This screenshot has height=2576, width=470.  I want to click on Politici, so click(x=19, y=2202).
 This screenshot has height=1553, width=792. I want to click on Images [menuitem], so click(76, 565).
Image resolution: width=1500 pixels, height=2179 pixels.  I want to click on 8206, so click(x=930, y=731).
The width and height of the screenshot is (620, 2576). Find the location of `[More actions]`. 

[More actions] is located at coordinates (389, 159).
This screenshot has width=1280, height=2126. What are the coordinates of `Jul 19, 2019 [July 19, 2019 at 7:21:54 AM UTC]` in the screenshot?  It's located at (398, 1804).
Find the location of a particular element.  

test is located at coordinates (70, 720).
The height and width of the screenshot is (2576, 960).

※ ※ ※

Could you reproduce every record above exactly as it stands?

-- Result --
This screenshot has height=2576, width=470.  I want to click on Politici, so click(x=19, y=2202).
 This screenshot has height=1553, width=792. I want to click on Images [menuitem], so click(76, 565).
Image resolution: width=1500 pixels, height=2179 pixels.  I want to click on 8206, so click(x=930, y=731).
The width and height of the screenshot is (620, 2576). Find the location of `[More actions]`. 

[More actions] is located at coordinates (389, 159).
This screenshot has width=1280, height=2126. What are the coordinates of `Jul 19, 2019 [July 19, 2019 at 7:21:54 AM UTC]` in the screenshot?  It's located at (398, 1804).
Find the location of a particular element.  

test is located at coordinates (70, 720).
The height and width of the screenshot is (2576, 960).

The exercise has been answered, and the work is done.